The other thing I find troublesome about this inquiry is that it, as with every bloody other thing in the world (well, maybe not, but ya know...), is about under 25s. This ubiquitous assumption that on our 25th birthdays we mysteriously and abruptly stop hurting ourselves, stop wanting to attend or join groups, stop caring about certain campaigns, is totally invisiblising (?!) and invalidating to those of us who are (gasp) actually 26 or over.

It is hard enough to counter the myth that all those who self harm are teenagers, the implication being that it is a "phase" to "grow out of", but when the one and only inquiry on the subject in the history of ever, implicitly suggests that, it annoys me immensely.

My own take on self harm (or self injury, or self mutilation, or self abuse, or whichever of the multitude of things people call it) can be found on the PurplePippa website. Saves me ranting even more here ;)

The other big mental health news here in the UK is that doctors are feeling "forced" to prescribe anti-depressants due to a lack of alternatives available. A massive 80% of them feel they are giving out too many SSRIs because not enough help like counselling or therapy is available.

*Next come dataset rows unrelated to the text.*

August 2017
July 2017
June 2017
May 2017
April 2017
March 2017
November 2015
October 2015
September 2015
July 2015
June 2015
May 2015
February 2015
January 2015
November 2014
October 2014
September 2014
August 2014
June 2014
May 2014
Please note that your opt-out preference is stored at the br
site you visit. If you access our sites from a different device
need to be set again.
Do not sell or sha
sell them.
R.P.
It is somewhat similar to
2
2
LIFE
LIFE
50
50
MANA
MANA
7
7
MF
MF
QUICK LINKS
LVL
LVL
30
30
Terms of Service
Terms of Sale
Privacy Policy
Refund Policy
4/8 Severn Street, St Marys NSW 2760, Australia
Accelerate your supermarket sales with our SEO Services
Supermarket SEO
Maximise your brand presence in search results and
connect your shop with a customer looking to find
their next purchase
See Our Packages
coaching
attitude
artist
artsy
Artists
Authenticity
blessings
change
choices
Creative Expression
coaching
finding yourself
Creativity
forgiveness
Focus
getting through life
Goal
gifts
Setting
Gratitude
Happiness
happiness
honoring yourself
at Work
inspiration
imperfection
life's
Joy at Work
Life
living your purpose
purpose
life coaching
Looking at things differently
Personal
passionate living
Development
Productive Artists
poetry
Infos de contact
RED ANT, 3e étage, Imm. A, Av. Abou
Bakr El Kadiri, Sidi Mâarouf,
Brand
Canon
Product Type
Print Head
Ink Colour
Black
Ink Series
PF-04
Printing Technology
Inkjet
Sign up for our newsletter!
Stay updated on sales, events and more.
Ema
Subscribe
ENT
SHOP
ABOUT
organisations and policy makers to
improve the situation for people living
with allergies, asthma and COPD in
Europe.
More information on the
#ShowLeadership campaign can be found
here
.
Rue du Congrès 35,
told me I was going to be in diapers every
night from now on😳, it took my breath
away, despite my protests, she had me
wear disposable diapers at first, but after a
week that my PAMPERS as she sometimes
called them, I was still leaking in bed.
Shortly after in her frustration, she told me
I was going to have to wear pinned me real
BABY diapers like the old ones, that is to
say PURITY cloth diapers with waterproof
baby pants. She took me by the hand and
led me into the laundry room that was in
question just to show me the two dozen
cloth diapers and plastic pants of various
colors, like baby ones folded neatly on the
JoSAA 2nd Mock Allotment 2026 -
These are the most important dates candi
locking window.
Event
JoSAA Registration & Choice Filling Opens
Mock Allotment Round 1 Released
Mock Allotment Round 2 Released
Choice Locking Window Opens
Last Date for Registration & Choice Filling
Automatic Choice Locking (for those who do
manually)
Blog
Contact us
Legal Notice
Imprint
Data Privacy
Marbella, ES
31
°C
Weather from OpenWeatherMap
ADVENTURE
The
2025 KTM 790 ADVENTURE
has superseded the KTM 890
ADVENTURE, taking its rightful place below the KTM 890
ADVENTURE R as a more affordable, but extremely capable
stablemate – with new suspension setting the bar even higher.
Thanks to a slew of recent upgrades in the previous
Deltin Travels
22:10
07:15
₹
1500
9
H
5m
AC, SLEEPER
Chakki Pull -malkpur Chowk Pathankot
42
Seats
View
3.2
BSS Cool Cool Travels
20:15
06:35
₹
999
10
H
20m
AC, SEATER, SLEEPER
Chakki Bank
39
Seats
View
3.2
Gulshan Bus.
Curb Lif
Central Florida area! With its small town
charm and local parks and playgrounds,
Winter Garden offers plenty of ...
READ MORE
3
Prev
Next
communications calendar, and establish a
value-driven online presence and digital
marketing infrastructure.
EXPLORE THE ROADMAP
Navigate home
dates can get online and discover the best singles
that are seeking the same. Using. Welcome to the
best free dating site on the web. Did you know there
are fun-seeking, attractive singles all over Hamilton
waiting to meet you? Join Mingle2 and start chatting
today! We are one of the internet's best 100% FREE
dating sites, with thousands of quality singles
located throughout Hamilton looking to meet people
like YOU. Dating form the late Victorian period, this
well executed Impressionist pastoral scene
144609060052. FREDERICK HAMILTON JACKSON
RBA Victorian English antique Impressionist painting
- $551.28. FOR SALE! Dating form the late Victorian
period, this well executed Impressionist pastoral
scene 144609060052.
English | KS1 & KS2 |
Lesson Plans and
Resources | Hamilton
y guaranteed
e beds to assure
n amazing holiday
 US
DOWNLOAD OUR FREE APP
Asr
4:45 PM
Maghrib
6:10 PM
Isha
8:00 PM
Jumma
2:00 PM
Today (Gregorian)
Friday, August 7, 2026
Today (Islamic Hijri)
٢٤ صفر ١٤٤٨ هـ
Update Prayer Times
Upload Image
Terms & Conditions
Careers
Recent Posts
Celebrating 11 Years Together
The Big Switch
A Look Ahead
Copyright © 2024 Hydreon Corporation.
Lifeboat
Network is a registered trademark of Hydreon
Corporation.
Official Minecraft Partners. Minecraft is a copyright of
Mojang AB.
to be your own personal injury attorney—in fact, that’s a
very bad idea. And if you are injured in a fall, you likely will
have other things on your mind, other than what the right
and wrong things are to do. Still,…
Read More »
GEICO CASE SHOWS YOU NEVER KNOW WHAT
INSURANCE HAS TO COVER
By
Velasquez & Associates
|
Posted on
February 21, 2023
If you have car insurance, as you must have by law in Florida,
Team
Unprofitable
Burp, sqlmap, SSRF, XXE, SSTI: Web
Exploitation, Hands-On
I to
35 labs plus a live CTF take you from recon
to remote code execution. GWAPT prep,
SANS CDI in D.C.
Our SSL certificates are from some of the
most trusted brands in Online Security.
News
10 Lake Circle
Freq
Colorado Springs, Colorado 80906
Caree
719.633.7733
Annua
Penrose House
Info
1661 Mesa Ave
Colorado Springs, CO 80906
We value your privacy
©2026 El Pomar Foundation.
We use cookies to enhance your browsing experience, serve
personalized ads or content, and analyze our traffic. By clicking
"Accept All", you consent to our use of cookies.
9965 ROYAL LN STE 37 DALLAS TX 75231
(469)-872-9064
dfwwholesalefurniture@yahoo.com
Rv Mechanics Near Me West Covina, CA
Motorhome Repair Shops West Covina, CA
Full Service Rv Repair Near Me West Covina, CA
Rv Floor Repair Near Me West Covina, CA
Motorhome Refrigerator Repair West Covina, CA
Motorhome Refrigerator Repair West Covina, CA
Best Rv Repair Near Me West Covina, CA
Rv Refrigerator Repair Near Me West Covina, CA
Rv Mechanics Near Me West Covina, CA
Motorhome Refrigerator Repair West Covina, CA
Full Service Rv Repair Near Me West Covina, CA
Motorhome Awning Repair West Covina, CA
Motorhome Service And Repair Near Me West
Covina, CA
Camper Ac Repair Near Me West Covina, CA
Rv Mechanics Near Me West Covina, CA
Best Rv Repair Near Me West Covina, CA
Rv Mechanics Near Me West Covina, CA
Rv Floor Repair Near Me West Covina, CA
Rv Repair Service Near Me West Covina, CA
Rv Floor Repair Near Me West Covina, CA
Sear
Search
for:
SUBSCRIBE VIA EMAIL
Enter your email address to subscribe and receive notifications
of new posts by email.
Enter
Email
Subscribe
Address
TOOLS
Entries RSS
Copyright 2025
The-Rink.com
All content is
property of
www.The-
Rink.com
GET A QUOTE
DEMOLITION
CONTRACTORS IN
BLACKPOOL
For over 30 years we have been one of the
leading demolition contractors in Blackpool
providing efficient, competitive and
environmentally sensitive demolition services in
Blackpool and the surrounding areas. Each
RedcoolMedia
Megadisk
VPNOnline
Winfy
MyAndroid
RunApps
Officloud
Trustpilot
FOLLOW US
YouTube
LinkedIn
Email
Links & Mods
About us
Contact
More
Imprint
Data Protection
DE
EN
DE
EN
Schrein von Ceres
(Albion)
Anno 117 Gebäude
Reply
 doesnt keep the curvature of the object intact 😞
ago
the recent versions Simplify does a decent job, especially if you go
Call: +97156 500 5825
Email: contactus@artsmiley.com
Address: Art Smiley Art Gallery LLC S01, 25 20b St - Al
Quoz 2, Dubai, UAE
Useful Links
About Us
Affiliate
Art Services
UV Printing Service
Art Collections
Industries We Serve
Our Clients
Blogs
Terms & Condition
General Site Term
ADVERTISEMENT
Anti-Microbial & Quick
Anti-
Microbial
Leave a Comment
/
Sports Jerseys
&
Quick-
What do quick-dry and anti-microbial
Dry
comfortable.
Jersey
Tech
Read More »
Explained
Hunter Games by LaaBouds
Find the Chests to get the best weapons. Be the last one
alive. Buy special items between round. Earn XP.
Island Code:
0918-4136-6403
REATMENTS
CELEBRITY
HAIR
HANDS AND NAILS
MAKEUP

Disgusting situation. Referrals for help can take months or years and this is clearly inappropriate for people in acute crisis, which is when people would be most likely to consult their GP I would imagine. And the ironic (or disturbing?) thing is that if people received immediate support, I believe that in many cases the problems would be resolved fairly quickly, with having had someone to talk to and learn new coping strategies with. As it is, say it takes 2 years for an appointment, by this stage, what was initially a problem of, say, stress at work, or relationship breakdown, could well have become much more serious and long-term, due to having no help (other than not-so-pretty pills) for such a long time while in distress.

So, if money is the motive (which it damn well shouldn't be), see people within 2 weeks of referral, and there would be fewer people needing long-term support or help. I reckon.

Apologies for so much ranting today, just too many issues much too close to my heart.